Still, some weren’t convinced of his potential. He was discouraged by a counselor from pursuing a higher degree. But he pursued one anyway and went on to win awards for academic excellence and leadership, including the All-USA Academic First Team by USA Today; the Centennial Scholar for the state of New York, an award given to a top community college student in each state by the Coca-Cola Foundation; the State University of New York Chancellor’s Award for Student Excellence; and the Clifford D. Clark Graduate Fellowship by Binghamton University.
It wasn’t hard for him to decide what to do with that education — serve students so they could have opportunities, too. Prior to signing on at Bellevue College, Campbell was the director of international education initiatives for the district campuses of Portland Community College for nine years. In his expanded role at BC, he’s helped to increase international enrollment and create bridges with other countries, such as the Democratic Republic of the Congo, France, Belgium, Japan and China. His personal story now inspires others. “I’ve seen how fear and divisiveness can wreck a country, but I’ve also seen how acting with hope, love and generosity of spirit can bridge any distance,” said Campbell.
His work led to an invitation that at first Campbell thought was a joke. In September 2016, he was asked to participate in the Leaders’ Summit on the Global Refugee Crisis.
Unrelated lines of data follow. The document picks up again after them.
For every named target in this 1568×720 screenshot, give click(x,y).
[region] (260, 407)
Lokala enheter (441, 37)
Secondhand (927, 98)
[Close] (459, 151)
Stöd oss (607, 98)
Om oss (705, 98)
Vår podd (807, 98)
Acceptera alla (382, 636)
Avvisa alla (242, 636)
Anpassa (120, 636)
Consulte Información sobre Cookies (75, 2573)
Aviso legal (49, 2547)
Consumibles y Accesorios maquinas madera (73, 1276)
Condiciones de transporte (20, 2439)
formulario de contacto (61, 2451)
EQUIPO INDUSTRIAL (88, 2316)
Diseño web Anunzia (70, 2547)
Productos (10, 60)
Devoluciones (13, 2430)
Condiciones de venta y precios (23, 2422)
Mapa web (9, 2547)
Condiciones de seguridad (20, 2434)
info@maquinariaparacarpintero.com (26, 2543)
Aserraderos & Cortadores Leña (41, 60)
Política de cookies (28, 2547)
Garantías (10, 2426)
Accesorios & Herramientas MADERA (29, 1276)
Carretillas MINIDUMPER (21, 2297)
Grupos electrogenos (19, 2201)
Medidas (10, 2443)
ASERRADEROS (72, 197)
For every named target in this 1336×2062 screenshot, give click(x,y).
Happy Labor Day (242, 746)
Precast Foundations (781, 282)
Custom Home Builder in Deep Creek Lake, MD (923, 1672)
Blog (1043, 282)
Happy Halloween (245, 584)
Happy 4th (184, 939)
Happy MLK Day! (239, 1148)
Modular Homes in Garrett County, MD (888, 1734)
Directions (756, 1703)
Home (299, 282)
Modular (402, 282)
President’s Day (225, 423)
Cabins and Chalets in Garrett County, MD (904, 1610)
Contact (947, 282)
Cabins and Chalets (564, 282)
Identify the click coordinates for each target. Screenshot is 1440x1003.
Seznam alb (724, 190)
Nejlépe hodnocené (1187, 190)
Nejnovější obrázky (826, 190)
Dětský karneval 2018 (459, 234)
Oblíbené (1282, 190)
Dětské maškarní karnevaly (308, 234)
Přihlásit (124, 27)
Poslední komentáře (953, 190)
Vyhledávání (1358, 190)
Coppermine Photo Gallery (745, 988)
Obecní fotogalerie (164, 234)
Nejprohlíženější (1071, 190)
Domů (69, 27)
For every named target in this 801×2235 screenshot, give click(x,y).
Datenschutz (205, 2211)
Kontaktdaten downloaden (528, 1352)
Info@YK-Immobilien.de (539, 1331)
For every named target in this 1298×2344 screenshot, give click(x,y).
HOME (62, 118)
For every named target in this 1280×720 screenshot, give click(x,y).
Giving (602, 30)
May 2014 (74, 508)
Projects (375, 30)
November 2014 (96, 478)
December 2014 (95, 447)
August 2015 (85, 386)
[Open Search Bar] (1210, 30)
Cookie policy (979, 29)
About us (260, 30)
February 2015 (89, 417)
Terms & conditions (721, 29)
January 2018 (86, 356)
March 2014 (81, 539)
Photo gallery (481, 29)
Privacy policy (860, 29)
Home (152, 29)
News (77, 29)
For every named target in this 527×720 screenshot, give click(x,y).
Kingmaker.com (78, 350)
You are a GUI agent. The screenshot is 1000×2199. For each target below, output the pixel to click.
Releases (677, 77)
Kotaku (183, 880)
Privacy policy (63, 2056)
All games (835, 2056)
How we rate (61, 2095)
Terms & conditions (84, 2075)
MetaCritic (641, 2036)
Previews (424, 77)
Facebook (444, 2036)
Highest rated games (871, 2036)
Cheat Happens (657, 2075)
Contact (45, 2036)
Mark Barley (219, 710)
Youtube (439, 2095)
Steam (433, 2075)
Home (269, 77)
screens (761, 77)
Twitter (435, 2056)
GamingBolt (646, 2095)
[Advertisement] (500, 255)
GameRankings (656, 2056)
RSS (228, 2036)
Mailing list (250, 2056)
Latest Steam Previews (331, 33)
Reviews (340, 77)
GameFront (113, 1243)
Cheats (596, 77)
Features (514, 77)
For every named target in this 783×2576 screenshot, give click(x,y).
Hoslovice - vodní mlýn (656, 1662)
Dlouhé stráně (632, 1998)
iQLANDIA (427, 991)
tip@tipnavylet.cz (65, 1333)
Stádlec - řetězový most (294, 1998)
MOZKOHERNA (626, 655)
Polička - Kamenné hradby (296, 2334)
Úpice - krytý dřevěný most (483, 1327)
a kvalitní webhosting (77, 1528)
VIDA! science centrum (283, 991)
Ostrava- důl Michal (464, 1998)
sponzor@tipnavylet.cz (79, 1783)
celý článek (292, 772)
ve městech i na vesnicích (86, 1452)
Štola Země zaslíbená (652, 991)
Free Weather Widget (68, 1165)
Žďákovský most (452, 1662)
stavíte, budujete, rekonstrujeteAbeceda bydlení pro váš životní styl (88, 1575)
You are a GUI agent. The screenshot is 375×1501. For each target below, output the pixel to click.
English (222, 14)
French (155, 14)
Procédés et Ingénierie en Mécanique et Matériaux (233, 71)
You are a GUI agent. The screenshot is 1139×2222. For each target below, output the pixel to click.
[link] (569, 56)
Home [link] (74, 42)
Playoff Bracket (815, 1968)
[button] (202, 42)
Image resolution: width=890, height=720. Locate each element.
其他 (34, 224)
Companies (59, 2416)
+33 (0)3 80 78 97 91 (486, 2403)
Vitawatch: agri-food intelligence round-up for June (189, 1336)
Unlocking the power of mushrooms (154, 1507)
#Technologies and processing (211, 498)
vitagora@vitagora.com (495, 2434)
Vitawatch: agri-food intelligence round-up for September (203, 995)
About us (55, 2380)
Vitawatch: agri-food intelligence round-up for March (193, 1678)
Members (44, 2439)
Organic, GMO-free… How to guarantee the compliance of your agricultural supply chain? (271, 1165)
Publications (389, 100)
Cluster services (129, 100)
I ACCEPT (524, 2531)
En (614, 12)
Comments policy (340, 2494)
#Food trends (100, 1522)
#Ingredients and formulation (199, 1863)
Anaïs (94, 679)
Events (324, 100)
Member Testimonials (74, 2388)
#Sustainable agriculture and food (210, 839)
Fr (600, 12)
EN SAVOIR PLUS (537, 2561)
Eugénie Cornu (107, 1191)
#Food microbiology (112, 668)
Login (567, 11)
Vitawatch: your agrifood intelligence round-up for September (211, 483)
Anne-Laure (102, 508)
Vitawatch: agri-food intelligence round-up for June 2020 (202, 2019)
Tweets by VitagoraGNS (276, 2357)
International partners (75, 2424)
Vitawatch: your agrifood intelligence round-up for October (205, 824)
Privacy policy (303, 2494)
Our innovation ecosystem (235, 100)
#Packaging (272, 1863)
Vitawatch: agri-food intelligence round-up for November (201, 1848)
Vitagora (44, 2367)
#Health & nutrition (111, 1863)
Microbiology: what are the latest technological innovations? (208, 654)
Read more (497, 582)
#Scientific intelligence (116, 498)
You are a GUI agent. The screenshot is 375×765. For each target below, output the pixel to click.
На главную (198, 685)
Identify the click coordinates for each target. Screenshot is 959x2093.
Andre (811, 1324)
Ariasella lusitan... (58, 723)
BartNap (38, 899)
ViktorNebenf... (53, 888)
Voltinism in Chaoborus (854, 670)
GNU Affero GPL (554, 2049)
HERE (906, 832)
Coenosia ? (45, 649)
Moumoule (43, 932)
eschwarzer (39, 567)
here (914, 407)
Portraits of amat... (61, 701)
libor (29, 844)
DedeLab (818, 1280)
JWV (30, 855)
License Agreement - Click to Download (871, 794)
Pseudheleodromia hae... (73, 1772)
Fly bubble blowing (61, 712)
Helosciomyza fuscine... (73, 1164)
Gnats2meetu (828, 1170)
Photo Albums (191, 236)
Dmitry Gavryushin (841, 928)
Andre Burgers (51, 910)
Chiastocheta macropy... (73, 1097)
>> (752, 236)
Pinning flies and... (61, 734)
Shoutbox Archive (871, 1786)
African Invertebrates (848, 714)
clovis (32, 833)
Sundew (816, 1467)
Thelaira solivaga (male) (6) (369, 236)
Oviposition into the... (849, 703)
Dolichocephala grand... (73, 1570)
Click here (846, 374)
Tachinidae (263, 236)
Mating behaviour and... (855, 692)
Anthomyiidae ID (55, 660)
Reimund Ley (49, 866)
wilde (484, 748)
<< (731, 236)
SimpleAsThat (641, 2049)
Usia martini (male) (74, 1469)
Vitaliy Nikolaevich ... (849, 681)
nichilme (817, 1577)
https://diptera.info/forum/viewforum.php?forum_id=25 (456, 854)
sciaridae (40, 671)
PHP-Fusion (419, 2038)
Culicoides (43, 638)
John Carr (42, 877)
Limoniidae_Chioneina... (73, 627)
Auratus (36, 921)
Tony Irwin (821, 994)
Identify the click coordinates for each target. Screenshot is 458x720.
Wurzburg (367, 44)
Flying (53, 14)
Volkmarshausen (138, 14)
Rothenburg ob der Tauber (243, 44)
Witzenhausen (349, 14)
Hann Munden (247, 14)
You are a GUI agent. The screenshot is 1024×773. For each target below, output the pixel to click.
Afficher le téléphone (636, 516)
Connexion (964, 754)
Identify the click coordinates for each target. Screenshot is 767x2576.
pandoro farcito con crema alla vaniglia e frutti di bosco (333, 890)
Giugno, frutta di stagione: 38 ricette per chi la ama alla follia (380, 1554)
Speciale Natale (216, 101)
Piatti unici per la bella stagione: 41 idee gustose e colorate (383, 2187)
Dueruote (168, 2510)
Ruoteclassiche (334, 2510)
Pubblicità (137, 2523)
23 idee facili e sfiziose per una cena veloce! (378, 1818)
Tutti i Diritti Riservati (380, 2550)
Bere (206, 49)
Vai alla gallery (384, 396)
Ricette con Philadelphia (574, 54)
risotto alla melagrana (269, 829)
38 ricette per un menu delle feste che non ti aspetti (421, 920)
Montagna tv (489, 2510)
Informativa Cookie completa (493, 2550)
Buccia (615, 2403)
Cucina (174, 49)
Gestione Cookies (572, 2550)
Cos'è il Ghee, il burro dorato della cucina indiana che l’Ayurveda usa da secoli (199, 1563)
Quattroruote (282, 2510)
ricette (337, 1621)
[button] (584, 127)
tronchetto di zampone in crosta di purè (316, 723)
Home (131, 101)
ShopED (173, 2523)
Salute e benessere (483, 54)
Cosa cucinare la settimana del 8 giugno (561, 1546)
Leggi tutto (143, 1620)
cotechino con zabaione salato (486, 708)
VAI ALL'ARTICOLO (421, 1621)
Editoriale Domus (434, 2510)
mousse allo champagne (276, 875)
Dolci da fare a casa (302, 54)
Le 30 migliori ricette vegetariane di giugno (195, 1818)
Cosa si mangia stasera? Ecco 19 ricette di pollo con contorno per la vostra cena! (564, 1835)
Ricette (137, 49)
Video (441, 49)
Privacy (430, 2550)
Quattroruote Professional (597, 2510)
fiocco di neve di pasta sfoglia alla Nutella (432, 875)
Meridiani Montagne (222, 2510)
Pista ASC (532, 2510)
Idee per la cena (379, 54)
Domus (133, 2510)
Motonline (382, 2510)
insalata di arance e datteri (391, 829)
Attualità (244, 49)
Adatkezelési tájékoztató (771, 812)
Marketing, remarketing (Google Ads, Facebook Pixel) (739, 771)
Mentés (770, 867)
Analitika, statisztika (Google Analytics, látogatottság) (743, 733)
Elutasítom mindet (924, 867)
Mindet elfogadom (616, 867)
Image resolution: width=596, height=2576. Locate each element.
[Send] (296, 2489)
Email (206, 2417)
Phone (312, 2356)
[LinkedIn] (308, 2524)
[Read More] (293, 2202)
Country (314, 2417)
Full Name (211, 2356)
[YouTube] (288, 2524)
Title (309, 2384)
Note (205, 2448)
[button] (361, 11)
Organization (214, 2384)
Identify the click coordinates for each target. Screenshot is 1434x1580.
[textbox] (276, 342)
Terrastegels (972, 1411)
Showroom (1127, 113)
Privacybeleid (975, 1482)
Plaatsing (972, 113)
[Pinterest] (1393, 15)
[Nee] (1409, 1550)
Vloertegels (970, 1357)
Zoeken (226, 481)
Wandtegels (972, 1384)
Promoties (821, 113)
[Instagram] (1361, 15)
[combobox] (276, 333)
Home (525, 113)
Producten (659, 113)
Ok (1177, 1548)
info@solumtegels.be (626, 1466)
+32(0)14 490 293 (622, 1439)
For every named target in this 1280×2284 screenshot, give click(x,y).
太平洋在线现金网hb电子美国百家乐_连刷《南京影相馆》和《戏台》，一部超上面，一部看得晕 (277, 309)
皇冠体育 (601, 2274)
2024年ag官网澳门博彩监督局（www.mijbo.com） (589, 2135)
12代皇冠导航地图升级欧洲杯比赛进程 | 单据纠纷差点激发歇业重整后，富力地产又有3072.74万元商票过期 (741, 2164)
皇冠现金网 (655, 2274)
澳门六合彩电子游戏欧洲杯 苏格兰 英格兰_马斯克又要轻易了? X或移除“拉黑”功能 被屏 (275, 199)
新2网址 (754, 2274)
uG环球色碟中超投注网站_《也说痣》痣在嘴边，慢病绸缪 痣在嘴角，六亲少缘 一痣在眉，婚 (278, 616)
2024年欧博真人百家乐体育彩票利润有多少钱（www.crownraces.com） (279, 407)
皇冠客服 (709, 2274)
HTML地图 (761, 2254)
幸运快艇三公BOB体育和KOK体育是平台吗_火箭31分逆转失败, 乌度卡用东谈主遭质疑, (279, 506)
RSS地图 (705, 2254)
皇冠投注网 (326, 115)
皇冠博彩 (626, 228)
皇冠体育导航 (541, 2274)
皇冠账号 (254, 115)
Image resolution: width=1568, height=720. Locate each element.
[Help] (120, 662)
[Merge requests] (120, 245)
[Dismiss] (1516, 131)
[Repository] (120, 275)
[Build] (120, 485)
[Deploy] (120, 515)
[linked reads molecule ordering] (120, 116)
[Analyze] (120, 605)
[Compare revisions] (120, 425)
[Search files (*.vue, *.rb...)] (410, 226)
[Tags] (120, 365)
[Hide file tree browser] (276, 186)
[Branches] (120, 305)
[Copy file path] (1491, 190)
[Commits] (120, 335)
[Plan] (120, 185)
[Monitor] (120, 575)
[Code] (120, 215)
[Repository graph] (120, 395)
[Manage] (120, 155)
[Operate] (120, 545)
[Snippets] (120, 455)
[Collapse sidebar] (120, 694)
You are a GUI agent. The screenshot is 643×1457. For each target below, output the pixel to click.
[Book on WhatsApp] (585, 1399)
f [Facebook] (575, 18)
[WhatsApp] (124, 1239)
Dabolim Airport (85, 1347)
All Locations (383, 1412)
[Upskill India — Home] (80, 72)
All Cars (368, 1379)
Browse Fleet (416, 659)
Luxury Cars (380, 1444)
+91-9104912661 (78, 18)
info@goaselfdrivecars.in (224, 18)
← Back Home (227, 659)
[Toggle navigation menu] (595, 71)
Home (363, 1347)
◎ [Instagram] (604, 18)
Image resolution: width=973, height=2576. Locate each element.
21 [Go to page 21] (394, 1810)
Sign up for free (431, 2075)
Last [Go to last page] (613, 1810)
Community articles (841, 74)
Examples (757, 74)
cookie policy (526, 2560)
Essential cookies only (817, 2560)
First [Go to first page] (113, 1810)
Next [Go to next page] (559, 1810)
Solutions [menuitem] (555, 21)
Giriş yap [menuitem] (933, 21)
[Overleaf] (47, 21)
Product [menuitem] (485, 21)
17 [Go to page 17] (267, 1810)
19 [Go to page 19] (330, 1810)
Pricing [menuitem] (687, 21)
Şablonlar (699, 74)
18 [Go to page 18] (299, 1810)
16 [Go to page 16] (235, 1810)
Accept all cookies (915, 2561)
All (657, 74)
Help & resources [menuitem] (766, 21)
In his remarks, Obama stated, “Imagine the suffering we could ease, and the lives we could save, and what our world would look like if, seeing a child who’s hurting anywhere in the world, we say, ‘We will give him a family and he will be our brother.’”
Facing death taught Campbell to live in the moment and be an active force for good every day. By overcoming hardship and thriving in many parts of the world, he found the humanity in others. He noted that his adoptive father was incredibly proud when he saw the Campbell name on the list of official invitees for the summit.
“Family is a state of mind, defined by love,” said Campbell. “My story is just a human story.”